Monday, February 26, 2007

Abdullah's Visit May Rekindle
Unsettled Golan Heights Issue
From P. Vijian
http://www.bernama.com


DAMASCUS, Feb 25 (Bernama) - The Golan Heights, an unsettled issue between Israel and Syria, is likely to gain more attention with additional pressure coming from the Organisation of the Islamic Conference (OIC) for an amicable solution to a prolonged discord.

Malaysian Prime Minister Datuk Seri Abdullah Ahmad Badawi, chairman of the 57-member OIC, is due to visit some parts of the Golan Heights when he arrives in Damascus today to begin a three-day visit to Syria.

The Golan Heights, located to the southwest of Syria, is a strategic military and water resources plateau spanning some 1,860 sq km. About 1,260 sq km of it has been under Israeli control since the Arab-Israeli war of 1967.

The area is said to provide a third of Israel's water supply and offers a strategic position to monitor military movements from the Syrian side.

It is also the meeting point of three countries -- Lebanon, Palestine and Jordan -- and its terrain cuts through the vital road to Damascus. Besides, it is a sectarian territory, a home to Muslims, Arabs, Druze and Christians.

In the Arab world, besides flashpoints like Palestine, Iraq and Lebanon, the Golan Heights continues to haunt the OIC and the Muslim community, which have failed to resolve these thorny disputes for decades.

Like the Palestinians, almost 500,000 people have been displaced from their homeland, a fertile and water-rich territory that Israel has refused to give up despite international pressure over the years.

Given the backdrop of other pressing problems, like war-torn Iraq, volatile Palestine and nuclear-ambitious Iran, international attention has slightly faded away from the Golan Heights, but Abdullah's visit, as an OIC representative, could tilt the focus and tweak the attention of world leaders.

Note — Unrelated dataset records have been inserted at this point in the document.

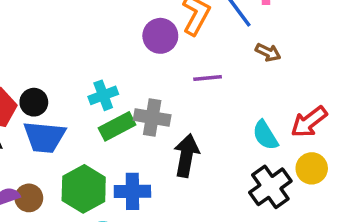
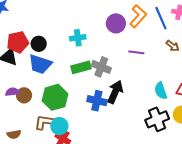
cyan cross: (103, 95) -> (78, 38), moved
blue cross: (132, 191) -> (97, 101), moved

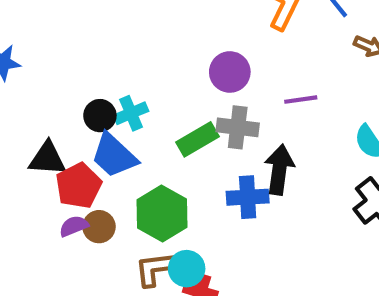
purple circle: (116, 23) -> (230, 72), moved
cyan cross: (78, 38) -> (131, 113), moved
red pentagon: (18, 42) -> (78, 186), moved
purple line: (136, 52) -> (301, 100), moved
blue trapezoid: (40, 64) -> (114, 155), turned 40

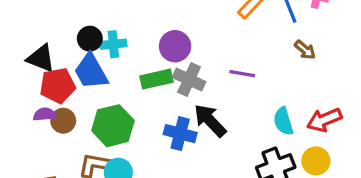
purple circle: (230, 72) -> (175, 46), moved
black arrow: (279, 170) -> (210, 121), turned -69

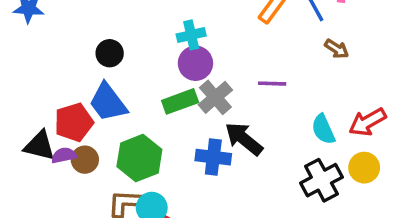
black circle: (90, 39) -> (110, 53), moved
cyan cross: (113, 44) -> (191, 35), moved
black triangle: (41, 58) -> (40, 146), moved
gray cross: (189, 80) -> (215, 97), turned 32

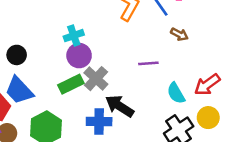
purple line: (272, 84) -> (148, 63), moved

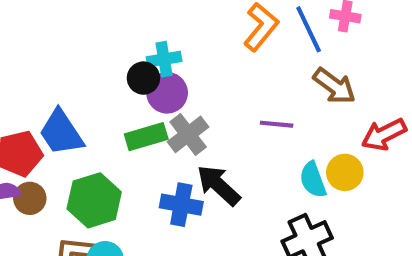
brown arrow: (179, 34) -> (334, 86), size x1.5
black circle: (17, 55) -> (143, 78), moved
red arrow: (207, 85) -> (384, 135), moved
yellow circle: (208, 118) -> (345, 172), moved

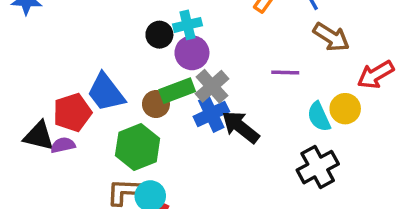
black circle: (143, 78) -> (159, 35), moved
brown circle: (30, 198) -> (156, 104), moved
blue cross: (181, 205) -> (211, 114), moved, turned -32

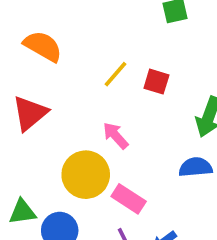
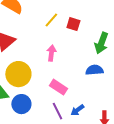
pink arrow: (115, 136) -> (51, 53), turned 49
yellow circle: (86, 175) -> (18, 74), moved

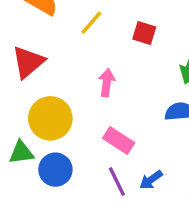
yellow line: (51, 20) -> (91, 23), moved

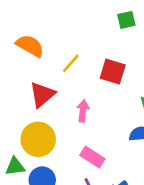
red square: (144, 33) -> (113, 72), size x1.4
red triangle: (28, 62) -> (42, 95), moved

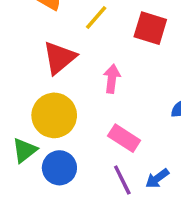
green triangle: (15, 166) -> (24, 150), turned -30

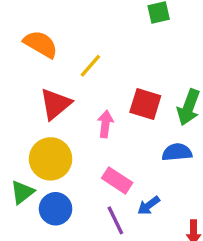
red square: (150, 28) -> (145, 104), moved
blue arrow: (157, 178) -> (149, 205), moved

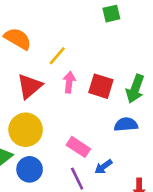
pink arrow: (105, 124) -> (69, 82), moved

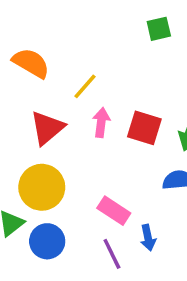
blue arrow: (103, 167) -> (148, 238), turned -66

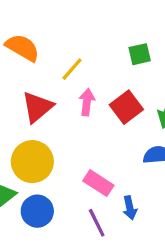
green square: (159, 29) -> (140, 54), moved
red square: (144, 128) -> (126, 107), turned 36

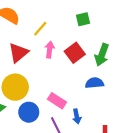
blue circle: (37, 211) -> (29, 112), moved

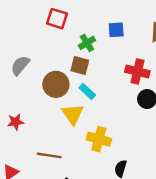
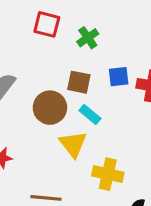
blue square: (116, 30) -> (119, 77), moved
green cross: (87, 43) -> (88, 38), moved

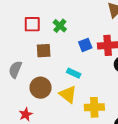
brown square: (79, 82) -> (44, 51), moved
brown circle: (50, 108) -> (41, 88), moved

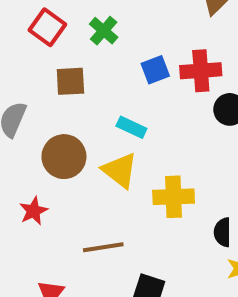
red square: (32, 24) -> (47, 27), turned 36

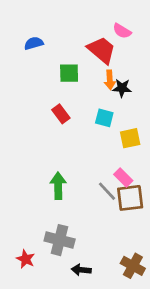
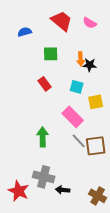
red trapezoid: (102, 50) -> (62, 21), moved
pink rectangle: (123, 178) -> (73, 117), moved, size x1.5
red star: (26, 259) -> (19, 191), size x1.5
black arrow: (81, 270) -> (63, 190), moved

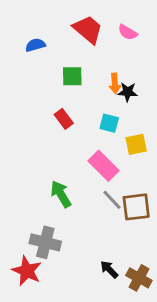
green arrow: (43, 137) -> (61, 194), turned -30
gray cross: (44, 177) -> (45, 242), moved
black arrow: (63, 190) -> (109, 269), moved, turned 40

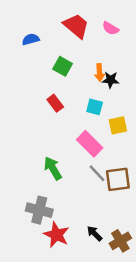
green square: (72, 76) -> (63, 66), turned 30
red star: (27, 271) -> (56, 235), moved
brown cross: (139, 278) -> (120, 241), turned 30

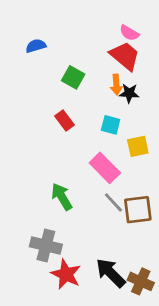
red trapezoid: (76, 26) -> (125, 56), moved
black arrow: (95, 233) -> (111, 273), size x1.6
brown cross: (120, 241) -> (141, 281), turned -35

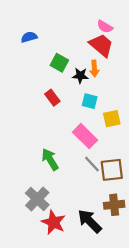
black star: (129, 93) -> (80, 76), moved
gray cross: (46, 246) -> (37, 199), turned 30
brown cross: (141, 281) -> (114, 205), moved, turned -30

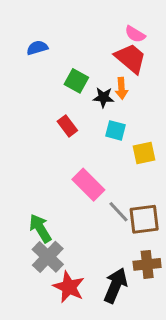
pink rectangle: (85, 136) -> (88, 185), moved
green arrow: (50, 159) -> (40, 228), moved
black arrow: (90, 221) -> (116, 285), turned 68

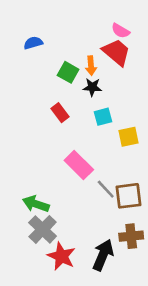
orange arrow: (122, 88) -> (91, 66), moved
cyan square: (116, 130) -> (103, 117), turned -30
green arrow: (40, 228) -> (36, 204), turned -40

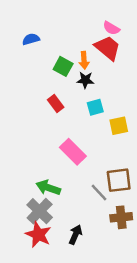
gray line: (106, 189) -> (99, 193), moved
green arrow: (36, 204) -> (48, 188), moved
black arrow: (103, 255) -> (75, 235), moved, size x0.7
red star: (61, 256) -> (38, 235), moved

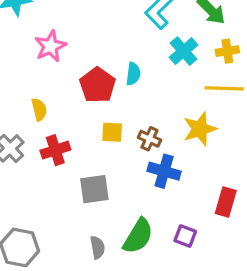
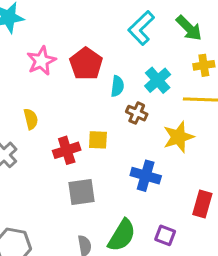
cyan cross: (184, 51) -> (158, 80), moved
red pentagon: (98, 85) -> (86, 64), moved
brown cross: (149, 139) -> (137, 113), moved
red cross: (55, 150) -> (67, 150), moved

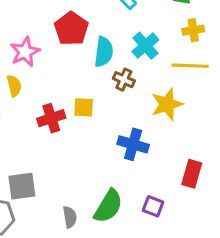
pink star: (41, 61) -> (25, 52), moved
cyan semicircle: (117, 86) -> (104, 52), size x1.4
gray square: (82, 192) -> (22, 186), moved

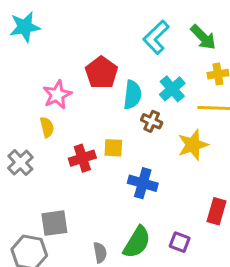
blue cross: (133, 144) -> (143, 183), moved

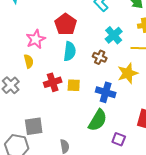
cyan semicircle: (132, 95) -> (70, 51), moved
yellow square: (113, 148) -> (74, 85), moved
blue cross: (143, 183) -> (106, 92), moved
green semicircle: (137, 242) -> (98, 120), moved

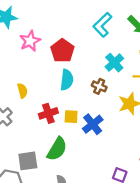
pink star: (36, 39) -> (30, 41), moved
blue cross: (106, 92) -> (93, 124), moved, turned 36
green semicircle: (98, 120) -> (57, 149), moved

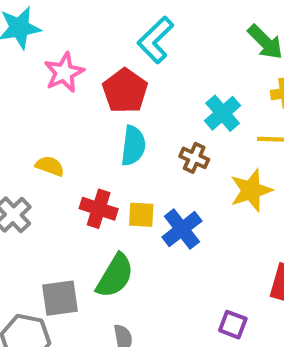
cyan L-shape: (102, 25) -> (156, 40), moved
yellow semicircle: (22, 91) -> (50, 166), turned -56
red cross: (48, 113) -> (99, 209), turned 36

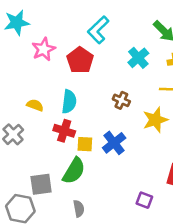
cyan cross: (223, 113) -> (138, 58), moved
cyan semicircle: (133, 146) -> (69, 102), moved
yellow square: (141, 215) -> (85, 144), moved

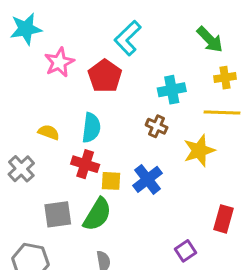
cyan cross: (138, 58) -> (172, 90), moved, turned 30
gray square: (41, 184) -> (58, 214), moved
purple square: (144, 200) -> (185, 251), turned 35

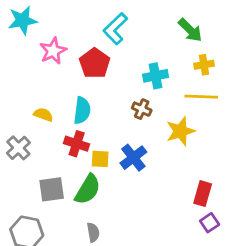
purple square: (185, 251) -> (210, 223), moved

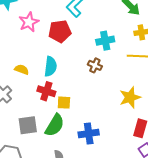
red pentagon: (95, 63) -> (60, 31), turned 30
yellow star: (180, 131) -> (130, 97), moved
blue cross: (133, 158) -> (89, 134), moved, turned 30

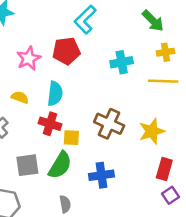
pink star: (29, 22) -> (29, 58), moved
brown cross: (95, 65) -> (109, 124), moved, size x1.6

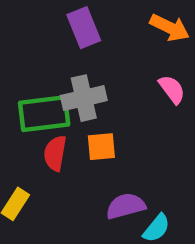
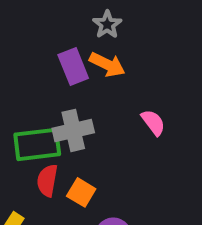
orange arrow: (170, 28) -> (107, 64), moved
orange square: (101, 147) -> (81, 192), moved, turned 36

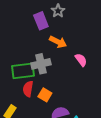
orange arrow: (107, 64) -> (58, 42), moved
purple rectangle: (73, 66) -> (41, 21), moved

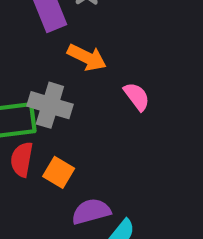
gray cross: (41, 64) -> (50, 105), turned 30

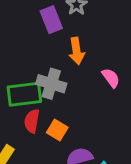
orange arrow: (87, 57) -> (77, 51), turned 55

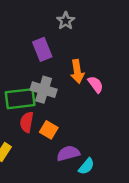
purple rectangle: (51, 20) -> (42, 49), moved
orange arrow: (77, 51) -> (77, 71), moved

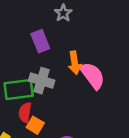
pink semicircle: (96, 84) -> (92, 75), size x1.6
orange square: (49, 130) -> (35, 125), moved

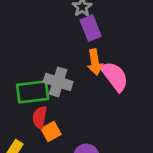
purple rectangle: (40, 41) -> (91, 28), moved
orange square: (35, 125) -> (51, 131), turned 30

Both Syria and Israel, through backroom channels and Track 2 diplomacy (using non-governmental organisations, think-tanks and individuals), have been engaging each other to settle the issue.

A leading Damascus researcher and author, Hamad Said Al-Mawed, said some positive signs are emerging from the Israeli camp to settle the Golan Heights controversy.

"Syria is not a political or military threat to Israel now, so there is no reason why Golan should not be returned.

"The half a million displaced refugees from the Golan Heights have the right to return and want to return to their homeland," he told Bernama in an interview in the Syrian capital.

About 25,000 of the 500,000 displaced people are still residing in areas occupied by Israel, another 85,000 live in the liberated villages nearby and in Quneitra, while many others have moved to Damascus.

Among others, the dispute between Israel and Syria over the Golan Heights needs to be addressed quickly to ensure that much-wanted peace returns to West Asia, say political observers.

"Don't forget that the global focus is on the Palestine-Israel issue, even if we all know that without a solution to the Golan Heights issue, there cannot be a comprehensive settlement to the Middle East problem," commented a senior Kuala Lumpur-based Malaysian diplomat.